Fifty-three patients were enrolled. The median screening HIV-1 RNA was 1.7
copies/mL. The HIV-1 RNA level at weeks 10/12 did not differ significantly
between the raltegravir-intensified (n = 25) and the placebo (n = 24) groups
(median 1.2 versus 1.7 copies/mL, p = 0.55, Wilcoxon rank sum test), nor did the
change in HIV-1 RNA level from baseline to week 10/12 (median -0.2 and -0.1
copies/mL, p = 0.71, Wilcoxon rank sum test). There was also no significant
change in HIV-1 RNA level from weeks 10/12 to weeks 22/24 after patients
crossed-over. There was a greater CD4 cell count increase from baseline to week
12 in the raltegravir-intensified group compared with the placebo group (+42
versus -44 cells/mm(3), p = 0.082, Wilcoxon rank sum test), which reversed after
the cross-over. This CD4 cell count change was not associated with an effect of
raltegravir intensification on markers of CD4 or CD8 cell activation in blood.
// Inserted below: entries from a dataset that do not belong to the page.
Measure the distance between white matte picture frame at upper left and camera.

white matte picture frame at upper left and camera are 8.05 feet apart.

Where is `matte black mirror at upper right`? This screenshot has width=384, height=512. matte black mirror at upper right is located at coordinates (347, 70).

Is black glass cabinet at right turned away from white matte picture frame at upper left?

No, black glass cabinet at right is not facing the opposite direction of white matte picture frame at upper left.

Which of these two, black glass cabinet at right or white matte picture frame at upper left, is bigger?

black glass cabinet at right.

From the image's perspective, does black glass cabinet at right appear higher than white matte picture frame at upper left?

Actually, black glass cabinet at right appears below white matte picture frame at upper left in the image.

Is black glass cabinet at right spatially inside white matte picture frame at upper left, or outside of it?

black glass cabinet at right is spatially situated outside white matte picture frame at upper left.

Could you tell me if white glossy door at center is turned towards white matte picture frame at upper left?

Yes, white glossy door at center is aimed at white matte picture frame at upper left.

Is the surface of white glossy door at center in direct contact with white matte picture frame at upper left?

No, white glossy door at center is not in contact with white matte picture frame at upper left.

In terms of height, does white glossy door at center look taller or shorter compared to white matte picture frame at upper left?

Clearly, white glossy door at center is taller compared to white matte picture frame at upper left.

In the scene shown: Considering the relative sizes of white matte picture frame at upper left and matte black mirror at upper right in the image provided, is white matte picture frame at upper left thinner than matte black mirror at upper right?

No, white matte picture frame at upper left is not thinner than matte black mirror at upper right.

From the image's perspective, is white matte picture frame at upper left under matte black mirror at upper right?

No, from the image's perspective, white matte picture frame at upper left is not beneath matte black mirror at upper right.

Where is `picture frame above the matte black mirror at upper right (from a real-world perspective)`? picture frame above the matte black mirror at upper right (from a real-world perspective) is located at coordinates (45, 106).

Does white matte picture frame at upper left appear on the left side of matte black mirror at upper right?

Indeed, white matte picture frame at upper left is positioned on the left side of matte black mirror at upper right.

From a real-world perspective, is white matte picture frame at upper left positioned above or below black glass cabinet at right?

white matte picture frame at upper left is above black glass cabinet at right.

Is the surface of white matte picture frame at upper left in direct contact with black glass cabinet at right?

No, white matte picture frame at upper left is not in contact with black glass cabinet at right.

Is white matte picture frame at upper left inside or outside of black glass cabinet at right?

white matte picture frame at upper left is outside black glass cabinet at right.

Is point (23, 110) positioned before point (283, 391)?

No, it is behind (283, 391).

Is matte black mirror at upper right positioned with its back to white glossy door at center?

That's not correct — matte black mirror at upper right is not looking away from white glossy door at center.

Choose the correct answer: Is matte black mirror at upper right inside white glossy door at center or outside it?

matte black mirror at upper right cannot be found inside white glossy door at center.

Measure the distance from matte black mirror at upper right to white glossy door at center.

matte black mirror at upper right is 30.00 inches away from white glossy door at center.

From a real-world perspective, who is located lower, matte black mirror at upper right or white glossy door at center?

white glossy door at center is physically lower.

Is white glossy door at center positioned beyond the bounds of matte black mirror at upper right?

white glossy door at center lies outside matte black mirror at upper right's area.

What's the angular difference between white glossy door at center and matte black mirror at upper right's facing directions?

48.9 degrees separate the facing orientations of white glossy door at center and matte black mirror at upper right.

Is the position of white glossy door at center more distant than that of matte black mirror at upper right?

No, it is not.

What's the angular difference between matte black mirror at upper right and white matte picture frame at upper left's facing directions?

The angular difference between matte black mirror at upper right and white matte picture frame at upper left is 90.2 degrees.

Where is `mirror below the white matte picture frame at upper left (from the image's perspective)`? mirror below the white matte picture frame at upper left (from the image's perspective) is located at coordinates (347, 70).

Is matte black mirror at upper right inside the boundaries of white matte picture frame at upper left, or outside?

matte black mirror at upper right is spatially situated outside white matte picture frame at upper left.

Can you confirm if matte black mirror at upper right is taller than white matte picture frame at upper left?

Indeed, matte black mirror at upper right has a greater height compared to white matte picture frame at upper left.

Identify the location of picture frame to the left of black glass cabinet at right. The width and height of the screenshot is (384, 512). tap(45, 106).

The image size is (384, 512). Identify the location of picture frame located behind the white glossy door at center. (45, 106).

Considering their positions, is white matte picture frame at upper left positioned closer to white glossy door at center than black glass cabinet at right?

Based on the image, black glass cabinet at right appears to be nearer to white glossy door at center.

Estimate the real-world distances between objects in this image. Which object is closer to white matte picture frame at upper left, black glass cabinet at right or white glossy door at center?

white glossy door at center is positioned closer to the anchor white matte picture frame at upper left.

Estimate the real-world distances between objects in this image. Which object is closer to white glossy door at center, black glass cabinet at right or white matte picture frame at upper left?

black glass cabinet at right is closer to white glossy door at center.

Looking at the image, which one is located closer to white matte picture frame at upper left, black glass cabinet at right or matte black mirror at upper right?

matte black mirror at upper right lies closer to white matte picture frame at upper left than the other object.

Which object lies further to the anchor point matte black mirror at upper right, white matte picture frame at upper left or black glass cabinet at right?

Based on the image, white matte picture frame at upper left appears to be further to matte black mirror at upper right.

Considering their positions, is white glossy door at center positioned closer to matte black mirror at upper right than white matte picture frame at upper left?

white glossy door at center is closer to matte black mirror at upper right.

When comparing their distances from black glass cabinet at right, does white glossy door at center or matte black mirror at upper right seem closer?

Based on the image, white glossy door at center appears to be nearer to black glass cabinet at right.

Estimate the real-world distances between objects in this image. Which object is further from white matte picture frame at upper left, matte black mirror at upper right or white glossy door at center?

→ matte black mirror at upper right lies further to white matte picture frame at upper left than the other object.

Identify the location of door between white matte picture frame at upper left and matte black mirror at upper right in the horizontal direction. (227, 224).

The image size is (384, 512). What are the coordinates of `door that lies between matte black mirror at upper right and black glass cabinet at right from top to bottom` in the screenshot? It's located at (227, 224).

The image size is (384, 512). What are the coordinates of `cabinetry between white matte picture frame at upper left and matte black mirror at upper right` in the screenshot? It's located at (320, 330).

CONCLUSION: In this randomized, double-blind cross-over study, 12 weeks of
raltegravir intensification did not demonstrably reduce low-level plasma viremia
in patients on currently recommended ART. This finding suggests that residual
viremia does not arise from ongoing cycles of HIV-1 replication and infection of
new cells. New therapeutic strategies to eliminate reservoirs that produce
residual viremia will be required to eradicate HIV-1 infection.